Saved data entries

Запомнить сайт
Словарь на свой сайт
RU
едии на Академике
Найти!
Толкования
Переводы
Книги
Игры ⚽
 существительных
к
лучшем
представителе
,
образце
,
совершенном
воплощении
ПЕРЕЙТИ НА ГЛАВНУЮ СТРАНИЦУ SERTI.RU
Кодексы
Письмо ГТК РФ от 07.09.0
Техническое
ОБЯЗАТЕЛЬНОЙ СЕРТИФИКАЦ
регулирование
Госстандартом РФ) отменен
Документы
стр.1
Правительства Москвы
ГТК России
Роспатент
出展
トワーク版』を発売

* * *

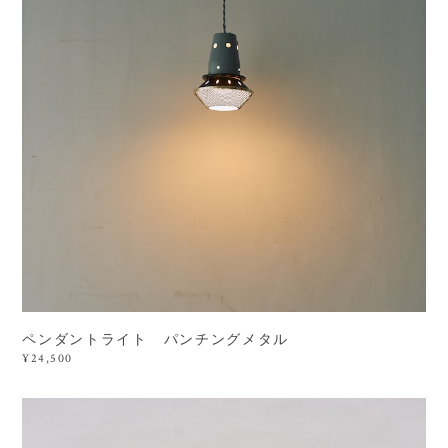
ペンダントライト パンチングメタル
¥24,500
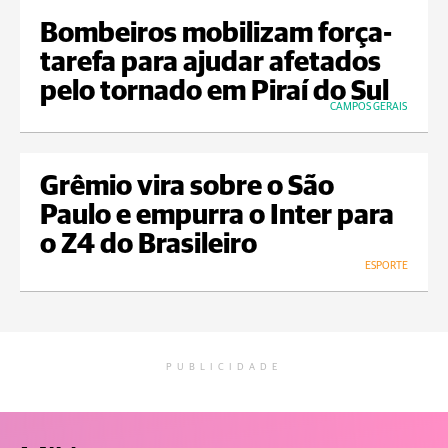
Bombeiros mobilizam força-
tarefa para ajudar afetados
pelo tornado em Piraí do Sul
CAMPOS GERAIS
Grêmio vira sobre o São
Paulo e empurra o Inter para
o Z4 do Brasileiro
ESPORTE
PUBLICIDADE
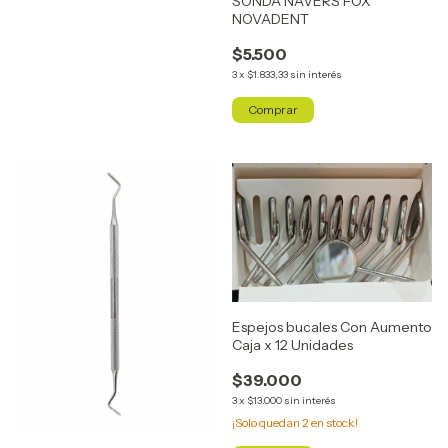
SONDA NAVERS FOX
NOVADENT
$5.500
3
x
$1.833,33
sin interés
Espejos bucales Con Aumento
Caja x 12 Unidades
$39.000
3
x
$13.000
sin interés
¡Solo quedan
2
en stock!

§ **TO DO**
Only a number is expected in reply: how many lines of the entries hold the word "para"?

§ **YOUR RESPONSE**
2